**Stored data entries**
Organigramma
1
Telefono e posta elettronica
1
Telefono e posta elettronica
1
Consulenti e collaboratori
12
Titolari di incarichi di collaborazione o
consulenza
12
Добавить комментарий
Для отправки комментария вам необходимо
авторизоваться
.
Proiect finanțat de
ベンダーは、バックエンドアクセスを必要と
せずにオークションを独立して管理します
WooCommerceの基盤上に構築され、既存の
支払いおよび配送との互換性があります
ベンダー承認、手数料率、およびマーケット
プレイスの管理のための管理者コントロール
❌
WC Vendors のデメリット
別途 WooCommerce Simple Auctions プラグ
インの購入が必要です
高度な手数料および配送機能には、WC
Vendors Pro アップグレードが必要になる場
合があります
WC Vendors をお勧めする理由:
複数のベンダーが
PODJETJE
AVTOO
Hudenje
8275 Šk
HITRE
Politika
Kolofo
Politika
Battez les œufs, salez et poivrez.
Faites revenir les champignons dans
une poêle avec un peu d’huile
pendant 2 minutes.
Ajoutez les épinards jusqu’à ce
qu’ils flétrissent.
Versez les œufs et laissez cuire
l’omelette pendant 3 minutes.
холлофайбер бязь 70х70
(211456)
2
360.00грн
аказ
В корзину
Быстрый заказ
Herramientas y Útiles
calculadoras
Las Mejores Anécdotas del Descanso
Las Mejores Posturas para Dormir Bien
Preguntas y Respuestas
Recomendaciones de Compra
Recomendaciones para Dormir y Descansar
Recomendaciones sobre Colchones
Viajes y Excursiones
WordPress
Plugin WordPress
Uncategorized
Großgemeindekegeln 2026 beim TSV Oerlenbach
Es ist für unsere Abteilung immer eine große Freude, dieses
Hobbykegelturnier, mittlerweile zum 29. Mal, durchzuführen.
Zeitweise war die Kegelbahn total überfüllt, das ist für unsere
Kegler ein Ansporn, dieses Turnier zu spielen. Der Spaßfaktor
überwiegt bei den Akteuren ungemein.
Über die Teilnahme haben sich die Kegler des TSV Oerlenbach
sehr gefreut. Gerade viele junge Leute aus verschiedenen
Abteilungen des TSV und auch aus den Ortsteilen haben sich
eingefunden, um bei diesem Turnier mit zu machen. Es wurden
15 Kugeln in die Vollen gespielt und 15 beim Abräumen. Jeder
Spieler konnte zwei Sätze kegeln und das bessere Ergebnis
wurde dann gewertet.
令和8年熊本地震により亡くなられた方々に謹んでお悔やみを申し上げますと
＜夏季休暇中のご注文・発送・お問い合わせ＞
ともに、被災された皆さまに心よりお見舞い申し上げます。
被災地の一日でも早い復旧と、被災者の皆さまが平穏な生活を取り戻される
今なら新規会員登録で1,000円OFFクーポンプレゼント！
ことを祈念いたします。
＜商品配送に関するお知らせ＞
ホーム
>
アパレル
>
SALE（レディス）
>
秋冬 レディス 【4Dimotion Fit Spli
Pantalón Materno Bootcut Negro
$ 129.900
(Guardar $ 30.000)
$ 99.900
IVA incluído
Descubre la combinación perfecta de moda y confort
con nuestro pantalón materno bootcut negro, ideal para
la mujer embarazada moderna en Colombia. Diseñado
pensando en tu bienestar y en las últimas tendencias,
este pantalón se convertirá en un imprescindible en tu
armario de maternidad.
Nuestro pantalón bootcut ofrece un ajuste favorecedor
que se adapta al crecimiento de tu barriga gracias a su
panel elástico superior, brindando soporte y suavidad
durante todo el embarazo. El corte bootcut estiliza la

* * *

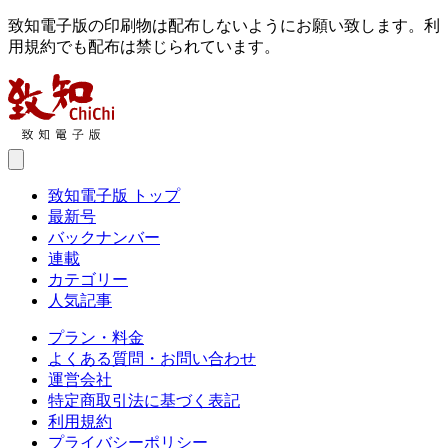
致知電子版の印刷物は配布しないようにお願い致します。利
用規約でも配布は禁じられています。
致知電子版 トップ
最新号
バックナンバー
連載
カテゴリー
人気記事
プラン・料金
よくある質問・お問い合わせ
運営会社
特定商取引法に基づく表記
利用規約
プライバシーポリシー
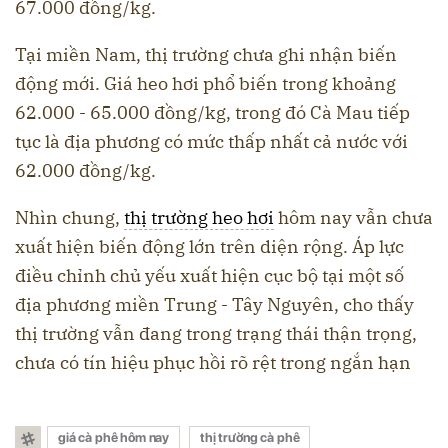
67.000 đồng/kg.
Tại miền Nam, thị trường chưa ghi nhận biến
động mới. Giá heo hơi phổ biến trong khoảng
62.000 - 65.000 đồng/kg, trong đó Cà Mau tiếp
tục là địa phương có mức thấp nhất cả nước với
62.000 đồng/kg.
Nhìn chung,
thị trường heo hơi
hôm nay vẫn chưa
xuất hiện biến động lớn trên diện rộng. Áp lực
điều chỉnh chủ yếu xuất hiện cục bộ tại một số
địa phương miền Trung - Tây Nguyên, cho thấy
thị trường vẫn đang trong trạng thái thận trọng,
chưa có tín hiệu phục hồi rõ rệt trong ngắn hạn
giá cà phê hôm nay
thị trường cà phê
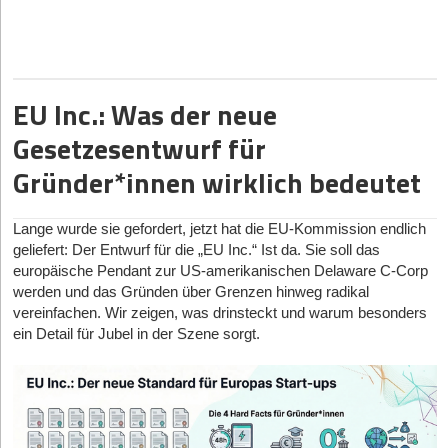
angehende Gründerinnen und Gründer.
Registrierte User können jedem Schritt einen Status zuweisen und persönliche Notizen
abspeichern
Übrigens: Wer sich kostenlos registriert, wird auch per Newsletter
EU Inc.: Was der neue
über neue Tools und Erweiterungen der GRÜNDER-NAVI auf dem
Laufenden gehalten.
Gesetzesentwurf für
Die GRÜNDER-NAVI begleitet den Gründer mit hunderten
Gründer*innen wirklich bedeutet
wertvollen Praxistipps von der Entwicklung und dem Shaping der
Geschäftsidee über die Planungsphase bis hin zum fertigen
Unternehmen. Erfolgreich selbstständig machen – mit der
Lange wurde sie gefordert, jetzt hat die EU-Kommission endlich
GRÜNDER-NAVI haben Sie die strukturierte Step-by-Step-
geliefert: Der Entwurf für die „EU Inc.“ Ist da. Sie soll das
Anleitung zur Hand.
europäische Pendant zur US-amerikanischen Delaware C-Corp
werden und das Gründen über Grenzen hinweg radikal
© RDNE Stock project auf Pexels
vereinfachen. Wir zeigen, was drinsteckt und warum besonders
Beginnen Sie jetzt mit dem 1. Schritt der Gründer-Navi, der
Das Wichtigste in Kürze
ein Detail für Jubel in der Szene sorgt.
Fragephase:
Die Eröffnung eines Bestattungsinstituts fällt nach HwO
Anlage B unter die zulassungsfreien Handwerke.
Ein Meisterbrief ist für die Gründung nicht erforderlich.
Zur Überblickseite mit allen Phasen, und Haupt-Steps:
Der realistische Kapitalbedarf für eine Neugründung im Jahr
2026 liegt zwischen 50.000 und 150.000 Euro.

**WHAT YOU NEED TO DO**
In the entries above, please find the line with "Es ist für unsere" and the line with "wurde dann gewertet.", then write out exactly those two lines and every line between them, and nothing more.

**RESPONSE TO THIS TASK**
Es ist für unsere Abteilung immer eine große Freude, dieses
Hobbykegelturnier, mittlerweile zum 29. Mal, durchzuführen.
Zeitweise war die Kegelbahn total überfüllt, das ist für unsere
Kegler ein Ansporn, dieses Turnier zu spielen. Der Spaßfaktor
überwiegt bei den Akteuren ungemein.
Über die Teilnahme haben sich die Kegler des TSV Oerlenbach
sehr gefreut. Gerade viele junge Leute aus verschiedenen
Abteilungen des TSV und auch aus den Ortsteilen haben sich
eingefunden, um bei diesem Turnier mit zu machen. Es wurden
15 Kugeln in die Vollen gespielt und 15 beim Abräumen. Jeder
Spieler konnte zwei Sätze kegeln und das bessere Ergebnis
wurde dann gewertet.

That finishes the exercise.